#### SUPPLIED RECORDS ####

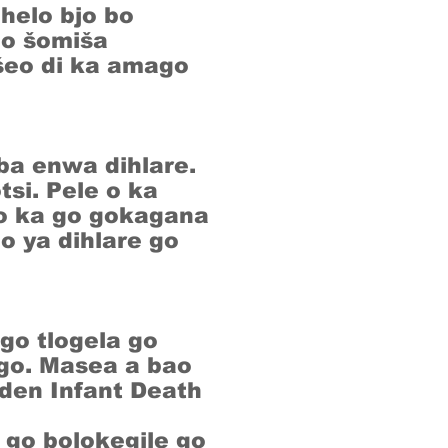
helo bjo bo
 o šomiša
šeo di ka amago
ba enwa dihlare.
tsi. Pele o ka
o ka go gokagana
o ya dihlare go
go tlogela go
ego. Masea a bao
dden Infant Death
 go bolokegile go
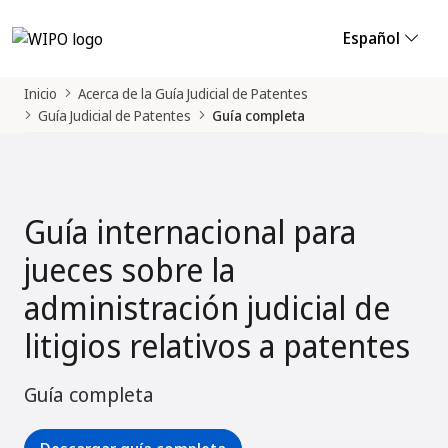
Español
Inicio
Acerca de la Guía Judicial de Patentes
Guía Judicial de Patentes
Guía completa
Guía internacional para
jueces sobre la
administración judicial de
litigios relativos a patentes
Guía completa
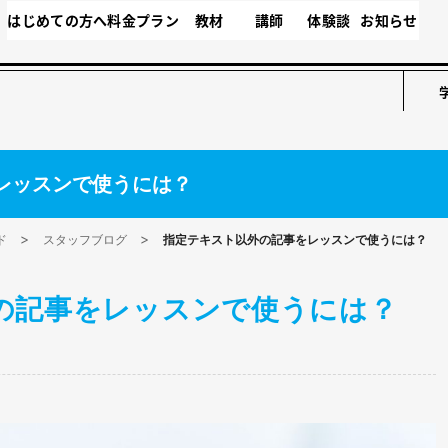
はじめての方へ
料金プラン
教材
講師
体験談
お知らせ
レッスンで使うには？
ド
スタッフブログ
指定テキスト以外の記事をレッスンで使うには？
の記事をレッスンで使うには？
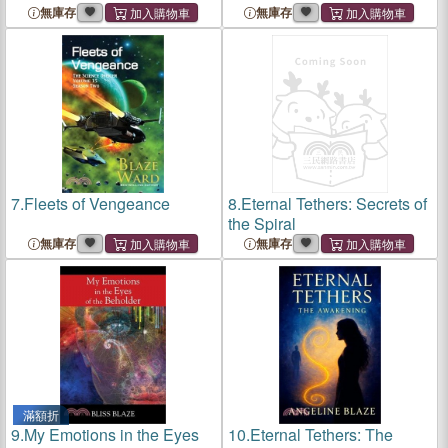
無庫存
無庫存
7.
Fleets of Vengeance
8.
Eternal Tethers: Secrets of
the Spiral
無庫存
無庫存
滿額折
9.
My Emotions in the Eyes
10.
Eternal Tethers: The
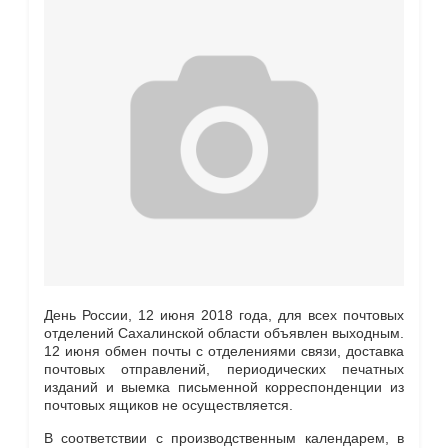
День России, 12 июня 2018 года, для всех почтовых
отделений Сахалинской области объявлен выходным.
12 июня обмен почты с отделениями связи, доставка
почтовых отправлений, периодических печатных
изданий и выемка письменной корреспонденции из
почтовых ящиков не осуществляется.
В соответствии с производственным календарем, в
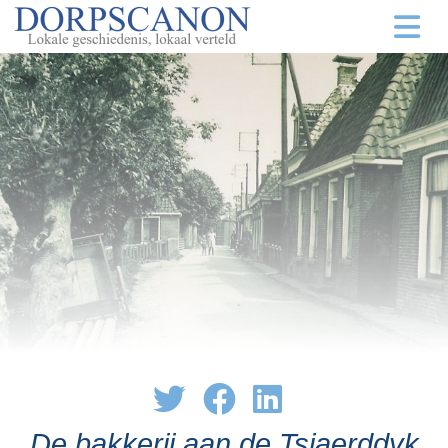
De bakkerij aan de Tsjaerddyk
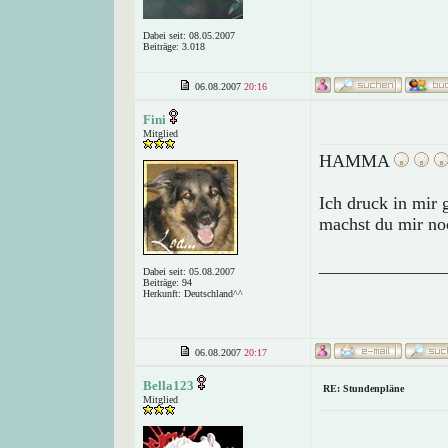
Dabei seit: 08.05.2007
Beiträge: 3.018
06.08.2007
20:16
Fini
Mitglied
HAMMA
Ich druck in mir 
machst du mir no
______________
Dabei seit: 05.08.2007
Beiträge: 94
Herkunft: Deutschland^^
06.08.2007
20:17
Bella123
RE: Stundenpläne
Mitglied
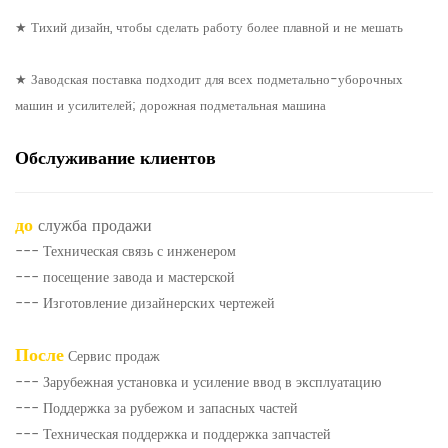
★ Тихий дизайн, чтобы сделать работу более плавной и не мешать
★ Заводская поставка подходит для всех подметально-уборочных
машин и усилителей; дорожная подметальная машина
Обслуживание клиентов
до
служба продажи
--- Техническая связь с инженером
--- посещение завода и мастерской
--- Изготовление дизайнерских чертежей
После
Сервис продаж
--- Зарубежная установка и усиление ввод в эксплуатацию
--- Поддержка за рубежом и запасных частей
--- Техническая поддержка и поддержка запчастей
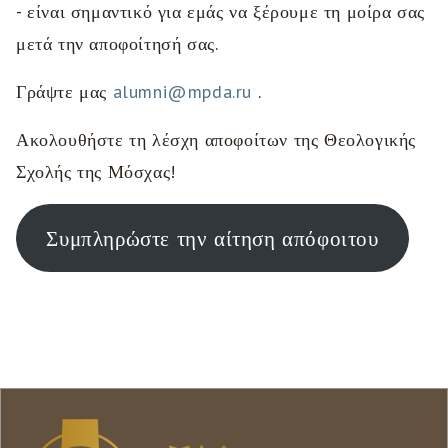
- είναι σημαντικό για εμάς να ξέρουμε τη μοίρα σας
μετά την αποφοίτησή σας.
Γράψτε μας
alumni@mpda.ru
.
Ακολουθήστε τη λέσχη αποφοίτων της Θεολογικής
Σχολής της Μόσχας!
Συμπληρώστε την αίτηση απόφοιτου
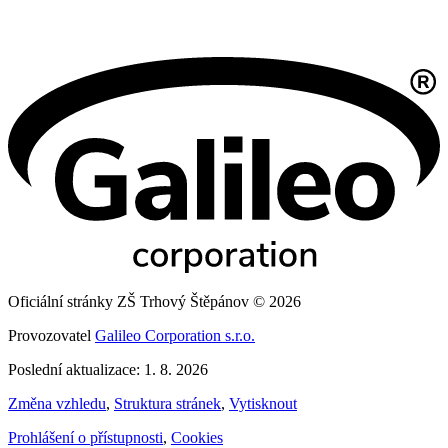
Oficiální stránky ZŠ Trhový Štěpánov © 2026
Provozovatel
Galileo Corporation s.r.o.
Poslední aktualizace: 1. 8. 2026
Změna vzhledu
,
Struktura stránek
,
Vytisknout
Prohlášení o přístupnosti
,
Cookies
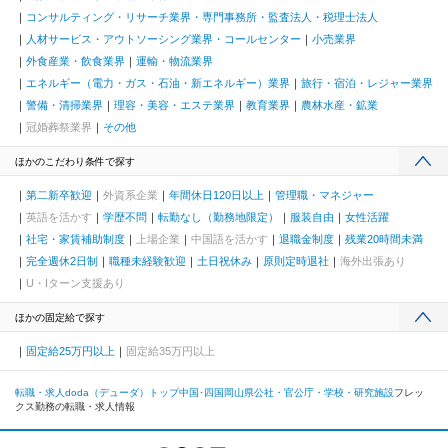
コンサルティング・リサーチ業界・専門事務所・監査法人・税理士法人
人材サービス・アウトソーシング業界・コールセンター
小売業界
外食産業・飲食業界
運輸・物流業界
エネルギー（電力・ガス・石油・新エネルギー）業界
旅行・宿泊・レジャー業界
警備・清掃業界
理容・美容・エステ業界
教育業界
農林水産・鉱業
冠婚葬祭業界
その他
ほかのこだわり条件で探す
第二新卒歓迎
外資系企業
年間休日120日以上
管理職・マネジャー
英語を活かす
学歴不問
転勤なし（勤務地限定）
服装自由
女性活躍
社宅・家賃補助制度
上場企業
中国語を活かす
退職金制度
残業20時間未満
完全週休2日制
職種未経験歓迎
土日祝休み
原則定時退社
海外出張あり
U・Iターン支援あり
ほかの固定給で探す
固定給25万円以上
固定給35万円以上
転職・求人doda（デューダ）トップ
中国･四国
岡山県
公社・官公庁・学校・研究施設
フレッ
クス勤務の転職・求人情報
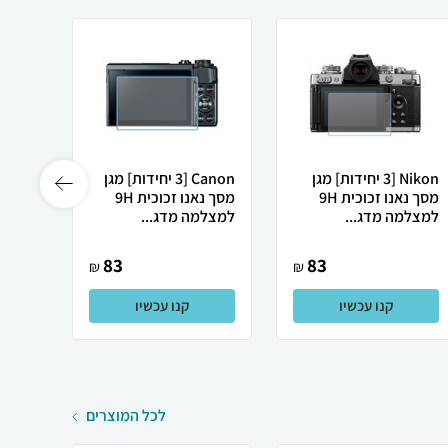
Nikon [3 יחידות] מגן
Canon [3 יחידות] מגן
מסך נאנו זכוכית 9H
מסך נאנו זכוכית 9H
למצלמה מדג...
למצלמה מדג...
למצלמ
83
83
₪
₪
קנו עכשיו
קנו עכשיו
לכל המוצרים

####

=== WORK TASK ===
When repeating the entries, leave out every picture and keep the rest exact.

=== ANSWER SECTION ===
helo bjo bo
 o šomiša
šeo di ka amago
ba enwa dihlare.
tsi. Pele o ka
o ka go gokagana
o ya dihlare go
go tlogela go
ego. Masea a bao
dden Infant Death
 go bolokegile go
Español
Inicio
Acerca de la Guía Judicial de Patentes
Guía Judicial de Patentes
Guía completa
Guía internacional para
jueces sobre la
administración judicial de
litigios relativos a patentes
Guía completa
はじめての方へ
料金プラン
教材
講師
体験談
お知らせ
レッスンで使うには？
ド
スタッフブログ
指定テキスト以外の記事をレッスンで使うには？
の記事をレッスンで使うには？
無庫存
無庫存
7.
Fleets of Vengeance
8.
Eternal Tethers: Secrets of
the Spiral
無庫存
無庫存
滿額折
9.
My Emotions in the Eyes
10.
Eternal Tethers: The
День России, 12 июня 2018 года, для всех почтовых
отделений Сахалинской области объявлен выходным.
12 июня обмен почты с отделениями связи, доставка
почтовых отправлений, периодических печатных
изданий и выемка письменной корреспонденции из
почтовых ящиков не осуществляется.
В соответствии с производственным календарем, в
De bakkerij aan de Tsjaerddyk
Dabei seit: 08.05.2007
Beiträge: 3.018
06.08.2007
20:16
Fini
Mitglied
HAMMA
Ich druck in mir 
machst du mir no
______________
Dabei seit: 05.08.2007
Beiträge: 94
Herkunft: Deutschland^^
06.08.2007
20:17
Bella123
RE: Stundenpläne
Mitglied
★ Тихий дизайн, чтобы сделать работу более плавной и не мешать
★ Заводская поставка подходит для всех подметально-уборочных
машин и усилителей; дорожная подметальная машина
Обслуживание клиентов
до
служба продажи
--- Техническая связь с инженером
--- посещение завода и мастерской
--- Изготовление дизайнерских чертежей
После
Сервис продаж
--- Зарубежная установка и усиление ввод в эксплуатацию
--- Поддержка за рубежом и запасных частей
--- Техническая поддержка и поддержка запчастей
- είναι σημαντικό για εμάς να ξέρουμε τη μοίρα σας
μετά την αποφοίτησή σας.
Γράψτε μας
alumni@mpda.ru
.
Ακολουθήστε τη λέσχη αποφοίτων της Θεολογικής
Σχολής της Μόσχας!
Συμπληρώστε την αίτηση απόφοιτου
Oficiální stránky ZŠ Trhový Štěpánov © 2026
Provozovatel
Galileo Corporation s.r.o.
Poslední aktualizace: 1. 8. 2026
Změna vzhledu
,
Struktura stránek
,
Vytisknout
Prohlášení o přístupnosti
,
Cookies
コンサルティング・リサーチ業界・専門事務所・監査法人・税理士法人
人材サービス・アウトソーシング業界・コールセンター
小売業界
外食産業・飲食業界
運輸・物流業界
エネルギー（電力・ガス・石油・新エネルギー）業界
旅行・宿泊・レジャー業界
警備・清掃業界
理容・美容・エステ業界
教育業界
農林水産・鉱業
冠婚葬祭業界
その他
ほかのこだわり条件で探す
第二新卒歓迎
外資系企業
年間休日120日以上
管理職・マネジャー
英語を活かす
学歴不問
転勤なし（勤務地限定）
服装自由
女性活躍
社宅・家賃補助制度
上場企業
中国語を活かす
退職金制度
残業20時間未満
完全週休2日制
職種未経験歓迎
土日祝休み
原則定時退社
海外出張あり
U・Iターン支援あり
ほかの固定給で探す
固定給25万円以上
固定給35万円以上
転職・求人doda（デューダ）トップ
中国･四国
岡山県
公社・官公庁・学校・研究施設
フレッ
クス勤務の転職・求人情報
Nikon [3 יחידות] מגן
Canon [3 יחידות] מגן
מסך נאנו זכוכית 9H
מסך נאנו זכוכית 9H
למצלמה מדג...
למצלמה מדג...
למצלמ
83
83
₪
₪
קנו עכשיו
קנו עכשיו
לכל המוצרים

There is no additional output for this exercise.